25 May 1998

Coffee At Work Equals High Blood Pressure

The aroma of freshly-brewed coffee may be one of the great comforters of the workaday world, but the actual contents of the pot represent a recipe for stress, high blood pressure and future heart disease. In a study of the effects of "moderate" coffee drinking throughout the day, researchers at Duke University have found that just a few extra cups could be enough to finish you off further down the line.

"The relevant message here is that the more caffeine you consume during the day in coffee, tea, or soft drinks, the higher your blood pressure is likely to be," says James Lane, associate research professor of psychiatry and lead author of the study. "Over many years, this increase in blood pressure may heighten your risk of suffering a heart attack or stroke, even if you don't have high blood pressure now."

Publishing their results in the May issue of Psychosomatic Medicine, the researchers describe the effects of coffee on nineteen habitual drinkers who wore "ambulatory" blood-pressure monitors as they went about their daily jobs.
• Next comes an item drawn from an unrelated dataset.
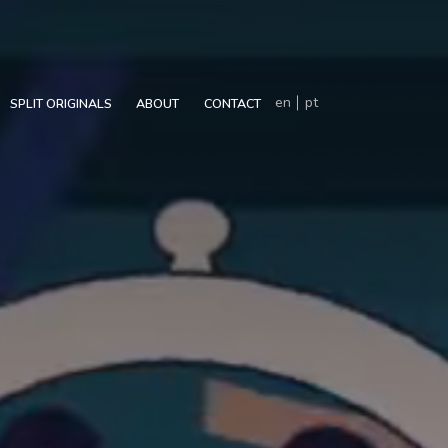
en
pt
SPLIT ORIGINALS
ABOUT
CONTACT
Four to five cups raised blood pressure an average of five points - an increase that remained elevated throughout the day - compared to stints when they consumed just one cup.

In what amounts to the first analysis of the effects of caffeine during normal working conditions, the results spell bad news for coffee addicts of all kinds. Regardless of mood or activity - whether sitting, standing or walking - caffeine acts directly on blood pressure.

Previously, scientists had wondered whether elevated blood pressure might not be a secondary consequence of stress or activity levels.

"You can measure how caffeine affects people in the laboratory, but that doesn't tell you what effects the drug has in the real world when people are exposed to normal stressors and activities," says Lane. "This strengthens the evidence that caffeine is working directly on blood pressure rather than through other mediating factors."